A comedy about the tension between faith and reason is now playing at the University of Wyoming as part of the UW Department of Theatre and Dance’s 2018-19 season.

“Below the Navel Above the Knees,” written and directed by playwright-in-residence William Missouri Downs, opened Wednesday at the Buchanan Center for the Performing Arts Studio Theatre. Productions are scheduled for 7:30 p.m. today-Saturday and Oct. 11-13. Tickets are $14 for adults, $11 for seniors and $7 for students.

Downs, whose recent UW productions include “The Exit Interview,” “Women Playing Hamlet,” and “Fascism The Musical,” said audiences who have enjoyed his past work will also enjoy his latest production.

The title of “Below the Navel Above the Knees” references an area of the human body that’s off limits for discussion at a Bible college in rural Kansas, where an agnostic, liberal professor from California has taken a job.

“She’s not a believer, and I make fun of both liberal college professors and conservative Christians,” he said.

Downs called the comedy “controversial,” and said it wasn’t for everyone. Because of its content, it’s not intended for children.

“This is a comedy for those who want to have a damn-good belly laugh about the way the world is and not hide their head in the sand,” he said.

Downs said the play was inspired by current affairs in the country, “and how we are dividing into close-minded tribes.” Democracy doesn’t work, he said, if no one is willing to compromise.
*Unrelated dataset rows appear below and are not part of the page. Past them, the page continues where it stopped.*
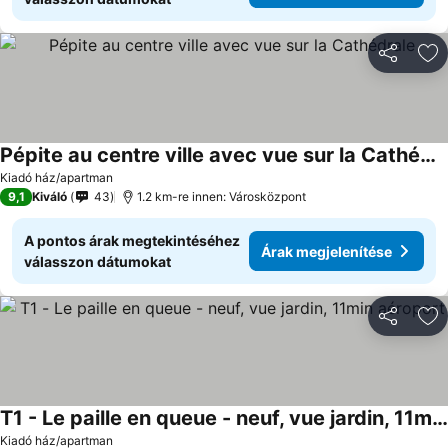
Megosztá
Ho
Pépite au centre ville avec vue sur la Cathédrale
Árak megjelenítése
Kiadó ház/apartman
9,1
Kiváló
43
1.2 km-re innen: Városközpont
A pontos árak megtekintéséhez
Árak megjelenítése
válasszon dátumokat
Megosztá
Ho
T1 - Le paille en queue - neuf, vue jardin, 11min aéroport
Árak megjelenítése
Kiadó ház/apartman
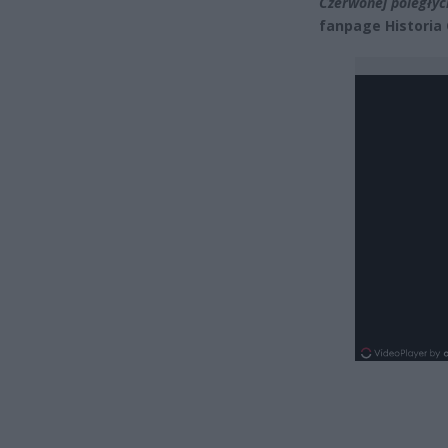
Czerwonej poległyc
fanpage Historia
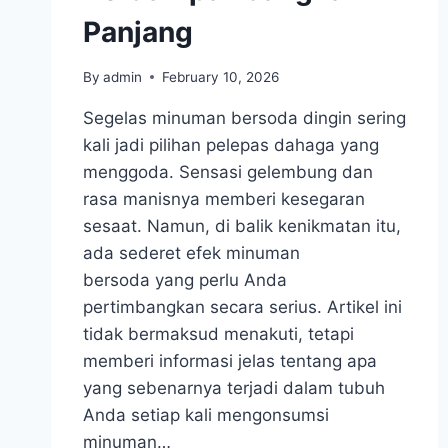
Panjang
By
admin
February 10, 2026
Segelas minuman bersoda dingin sering
kali jadi pilihan pelepas dahaga yang
menggoda. Sensasi gelembung dan
rasa manisnya memberi kesegaran
sesaat. Namun, di balik kenikmatan itu,
ada sederet efek minuman
bersoda yang perlu Anda
pertimbangkan secara serius. Artikel ini
tidak bermaksud menakuti, tetapi
memberi informasi jelas tentang apa
yang sebenarnya terjadi dalam tubuh
Anda setiap kali mengonsumsi
minuman…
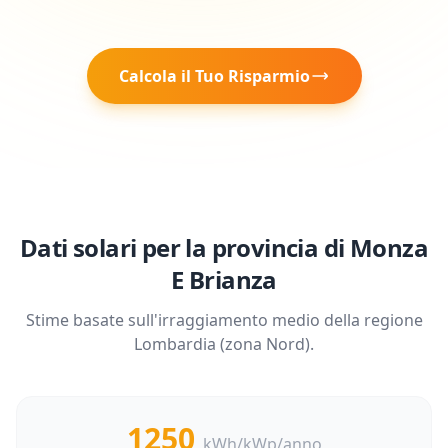
Calcola il Tuo Risparmio
Dati solari per la provincia di
Monza
E Brianza
Stime basate sull'irraggiamento medio della regione
Lombardia
(zona
Nord
).
1250
kWh/kWp/anno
He said a similar division reaches back to the founding of the country, which was shared between Christians seeking religious freedom and “enlightened people” who were trying to form a democracy.
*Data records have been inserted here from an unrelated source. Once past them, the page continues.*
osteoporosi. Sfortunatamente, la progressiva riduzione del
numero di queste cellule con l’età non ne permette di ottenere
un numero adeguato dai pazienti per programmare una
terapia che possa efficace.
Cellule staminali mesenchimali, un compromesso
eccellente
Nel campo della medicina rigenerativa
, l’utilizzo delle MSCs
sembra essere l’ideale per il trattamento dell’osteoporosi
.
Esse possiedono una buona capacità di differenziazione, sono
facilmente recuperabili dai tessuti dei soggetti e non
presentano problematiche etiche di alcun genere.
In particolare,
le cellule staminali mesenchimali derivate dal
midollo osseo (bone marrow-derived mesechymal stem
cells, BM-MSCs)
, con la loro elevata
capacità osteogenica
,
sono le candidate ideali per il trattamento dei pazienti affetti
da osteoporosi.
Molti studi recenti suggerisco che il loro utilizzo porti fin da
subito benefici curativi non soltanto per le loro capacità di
“The enlightened side of America and the religious side of America have been at war with each other for a good 240 years, so I wanted to look at this and look at the difference between faith and reason,” he said.
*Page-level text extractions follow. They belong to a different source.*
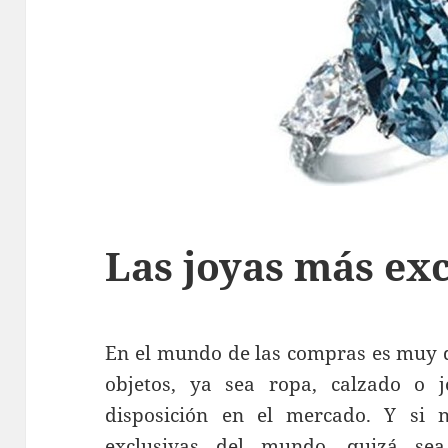
Las joyas más ex
En el mundo de las compras es muy di
objetos, ya sea ropa, calzado o 
disposición en el mercado. Y si 
exclusivas del mundo, quizá sea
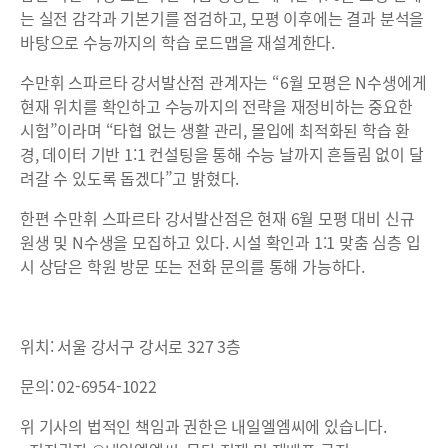
는 실전 감각과 기본기를 점검하고, 모평 이후에는 결과 분석을
바탕으로 수능까지의 학습 로드맵을 재설계한다.
수만휘 스파르타 강서발산점 관계자는 “6월 모평은 N수생에게
현재 위치를 확인하고 수능까지의 전략을 재정비하는 중요한
시험”이라며 “타협 없는 생활 관리, 몰입에 최적화된 학습 환
경, 데이터 기반 1:1 컨설팅을 통해 수능 날까지 흔들림 없이 달
려갈 수 있도록 돕겠다”고 밝혔다.
한편 수만휘 스파르타 강서발산점은 현재 6월 모평 대비 신규
원생 및 N수생을 모집하고 있다. 시설 확인과 1:1 맞춤 심층 입
시 상담은 학원 방문 또는 전화 문의를 통해 가능하다.
위치: 서울 강서구 강서로 327 3층
문의: 02-6954-1022
위 기사의 법적인 책임과 권한은 내일엘엠씨에 있습니다.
Downs is known for writing controversial comedies, and there have been several attempts during his tenure to shut down his plays. He said universities should be places where people are free to question all points of view, and thus he aims to create theater that challenges audiences and makes them uncomfortable.

“Once again, I’m trying to hit a vein,” he said.

Downs has written eleven plays and four books and has written for several sitcoms. Last year, he worked with actor Jim Parsons of “The Big Bang Theory” on a TV pilot of “Below the Navel Above the Knees.” His plays have been produced more than 150 times in a dozen countries.